From February 2016 until June 2017, during multiple trips to Yogyakarta, I visited many places around Mount Merapi (Fire Mountain in Javanese). During my explorations I found destroyed villages, obliterated by pyroclastic eruptions in 2010. To my surprise, as close as 2 km away Merapi’s summit were homes, plantations, schools, hotels, quarries, government buildings, tour operators, seismic monitoring stations, and curiously even a Christian church originally modelled in the shape of a dove but actually resembling a chicken. In all my visits to these places, I realised that most of the people I met had something in common. They had a strong connection to Mount Merapi because they had been affected by Merapi's eruptions in some way. Some had lost livestock, houses and land and even the lives of friends and family members. During the completion of this project, I kept thinking what were the reasons that made these people decide to stay so near to a place that is deadly destructive.

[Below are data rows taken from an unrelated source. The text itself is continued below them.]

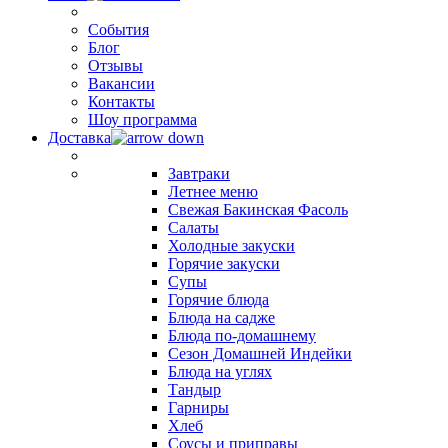
События
Блог
Отзывы
Вакансии
Контакты
Шоу программа
Доставка
Завтраки
Летнее меню
Свежая Бакинская Фасоль
Салаты
Холодные закуски
Горячие закуски
Супы
Горячие блюда
Блюда на садже
Блюда по-домашнему
Сезон Домашней Индейки
Блюда на углях
Тандыр
Гарниры
Хлеб
Соусы и приправы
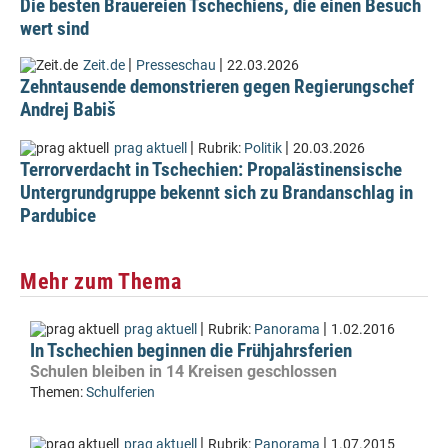
Die besten Brauereien Tschechiens, die einen Besuch
wert sind
|
|
Zeit.de
Presseschau
22.03.2026
Zehntausende demonstrieren gegen Regierungschef
Andrej Babiš
|
|
prag aktuell
Rubrik:
Politik
20.03.2026
Terrorverdacht in Tschechien: Propalästinensische
Untergrundgruppe bekennt sich zu Brandanschlag in
Pardubice
Mehr zum Thema
|
|
prag aktuell
Rubrik:
Panorama
1.02.2016
In Tschechien beginnen die Frühjahrsferien
Schulen bleiben in 14 Kreisen geschlossen
Themen:
Schulferien
|
|
prag aktuell
Rubrik:
Panorama
1.07.2015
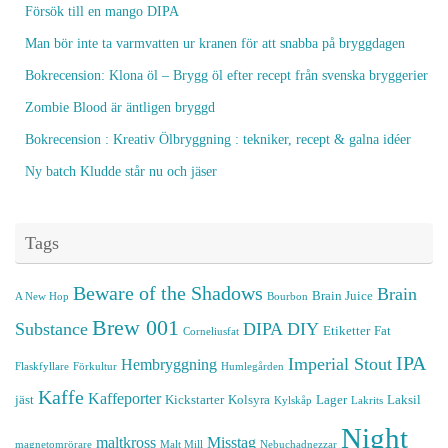
Försök till en mango DIPA
Man bör inte ta varmvatten ur kranen för att snabba på bryggdagen
Bokrecension: Klona öl – Brygg öl efter recept från svenska bryggerier
Zombie Blood är äntligen bryggd
Bokrecension : Kreativ Ölbryggning : tekniker, recept & galna idéer
Ny batch Kludde står nu och jäser
Tags
Beware of the Shadows
Brain
Brain Juice
A New Hop
Bourbon
Brew 001
Substance
DIPA
DIY
Etiketter
Fat
Corneliusfat
IPA
Imperial Stout
Hembryggning
Flaskfyllare
Förkultur
Humlegården
Kaffe
Kaffeporter
jäst
Kickstarter
Kolsyra
Lager
Laksil
Kylskåp
Lakrits
Night
maltkross
Misstag
magnetomrörare
Malt Mill
Nebuchadnezzar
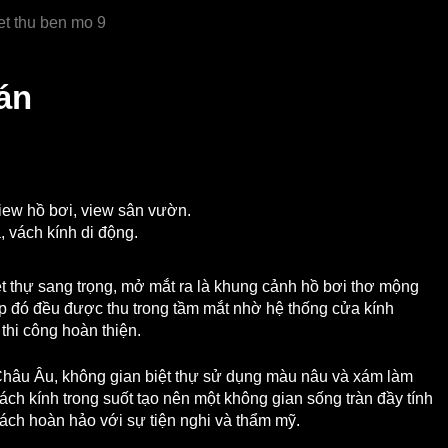
 án
ew hồ bơi, view sân vườn.
, vách kính di động.
t thự sang trọng, mở mắt ra là khung cảnh hồ bơi thơ mộng
p đó đều được thu trong tầm mắt nhờ hệ thống cửa kính
thi công hoàn thiện.
 Châu Âu, không gian biệt thự sử dụng màu nâu và xám làm
ch kính trong suốt tạo nên một không gian sống tràn đầy tính
ách hoàn hảo với sự tiện nghi và thẩm mỹ.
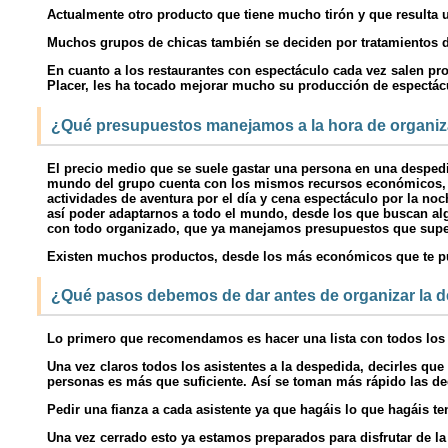
Actualmente otro producto que tiene mucho tirón y que resulta
Muchos grupos de chicas también se deciden por tratamientos de 
En cuanto a los restaurantes con espectáculo cada vez salen p
Placer, les ha tocado mejorar mucho su producción de espectácu
¿Qué presupuestos manejamos a la hora de organiza
El precio medio que se suele gastar una persona en una despedi
mundo del grupo cuenta con los mismos recursos económicos, po
actividades de aventura por el día y cena espectáculo por la no
así poder adaptarnos a todo el mundo, desde los que buscan alg
con todo organizado, que ya manejamos presupuestos que super
Existen muchos productos, desde los más económicos que te pue
¿Qué pasos debemos de dar antes de organizar la d
Lo primero que recomendamos es hacer una lista con todos los 
Una vez claros todos los asistentes a la despedida, decirles q
personas es más que suficiente. Así se toman más rápido las de
Pedir una fianza a cada asistente ya que hagáis lo que hagáis ten
Una vez cerrado esto ya estamos preparados para disfrutar de la 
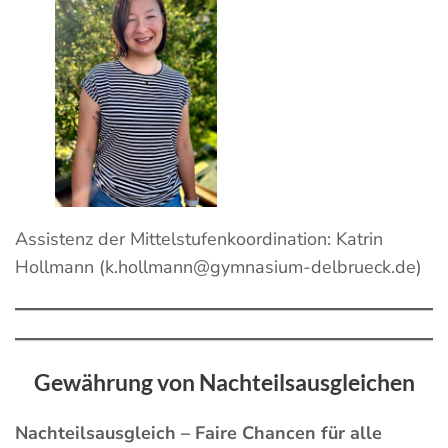
Assistenz der Mittelstufenkoordination: Katrin
Hollmann (k.hollmann@gymnasium-delbrueck.de)
Gewährung von Nachteilsausgleichen
Nachteilsausgleich – Faire Chancen für alle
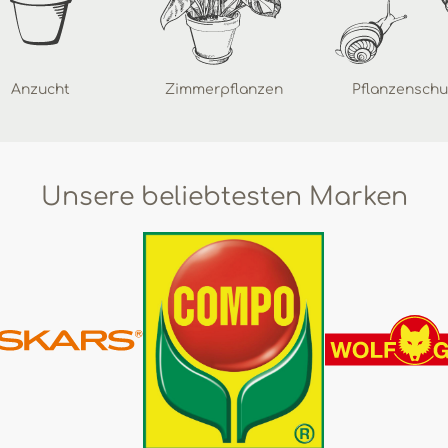
Anzucht
Zimmerpflanzen
Pflanzenschu
Unsere beliebtesten Marken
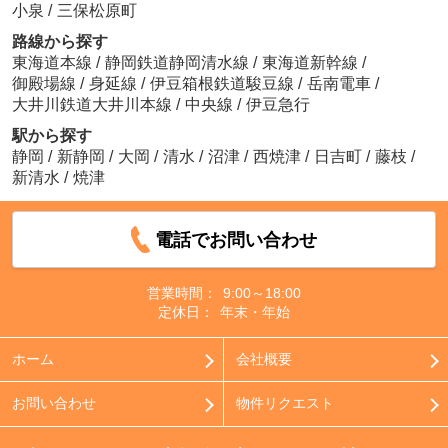
小泉
/
三保松原町
路線から探す
東海道本線
/
静岡鉄道静岡清水線
/
東海道新幹線
/
御殿場線
/
身延線
/
伊豆箱根鉄道駿豆線
/
岳南電車
/
大井川鉄道大井川本線
/
中央線
/
伊豆急行
駅から探す
静岡
/
新静岡
/
大岡
/
清水
/
沼津
/
西焼津
/
日吉町
/
藤枝
/
新清水
/
焼津
電話でお問い合わせ
営業時間：
9:00～18:00
定休日：
年末・年始
ホーム
会社概要
お問い合わせ
物件リクエスト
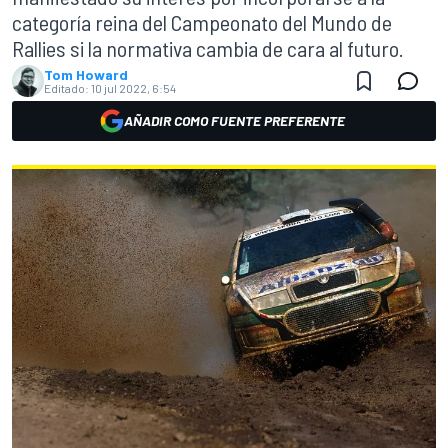
categoría reina del Campeonato del Mundo de
Rallies si la normativa cambia de cara al futuro.
Tom Howard
Editado:
10 jul 2022, 6:54
AÑADIR COMO FUENTE PREFERENTE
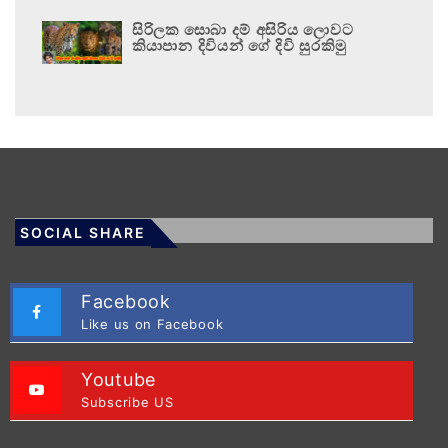
සිරිලක සොබා දම් අසිරිය ලොවට
කියාපාන දිවියන් ගේ දිවි සුරකිමු
SOCIAL SHARE
Facebook
Like us on Facebook
Youtube
Subscribe US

Merapi is considered to be one of the most active and dangerous volcanoes in the world. It has threatened normal life in communities living around its summit for hundreds of years (Merapi has had 68 historic eruption since 1548). The inhabitants of this uncertain topographies thus have grown accustomed to danger after spending their whole lives in close proximity to latent danger. In a place like this normal life is just a relative term and the balance between danger and benefit is never fixed for them. Their cultural beliefs together with the already mentioned constant exposure to latent danger is counterweighted by the endless benefits this land has to offer to its inhabitants' livelihoods. Merapi has in fact sustained the lives of the inhabitants of Yogyakarta by producing a constant supply of sand and rocks that are mined for the construction industry. Additionally, it produces fertile land that makes agriculture very profitable coupled with a booming tourism industry that profits from Merapi's infamous reputation as an uncontrollable force of nature. This brings about scientific and risk management communities that strive to keep villages and cities around Merapi as humanly safe as possible. Thus, residents have created deep rooted emotional and financial relationships with Mount Merapi. For example, many of the neighbouring villages' main income depends on the above mentioned industries linked to Merapi. Furthermore, Merapi is a constant presence in the normal routine of these villagers, and has over time, become a common topic of informal conversation and even the main subject during community meetings related to the management of resources and the mitigation of risk. This sustainable and economically rewarding ecosystem which Merapi creates, together with the ancestral Javanese beliefs that regard mountains as deities, reinforce the strong attachment between the magnificent volcano and the people living under its influence and therefore, a reluctance to move to safer grounds (Lavigne et al.2008).
Perhaps, to further illustrate this relationship, during one of my many trips to Yogyakata, while I was photographing in the sleeping quarters of the men that, round the clock, monitor Merapi's seismic activity, there, surrounded by instruments measuring Merapi's every breath and no more than 4 km from its summit, a painting of Merapi hang on the wall above one of the beds. Later, while talking to the station staff, I found out that it had been painted by Mr. Rasiman, one of the men working at the Plawangan station keeping a watchful eye on Merapi all day long. When I had finished photographing at the station, while I was packing my equipment and getting ready to go, I asked Mr. Rasiman: 'Why, did you choose to paint Merapi, and why did you hang it over your bed?' He simply replied -'because it makes me feel closer to it'.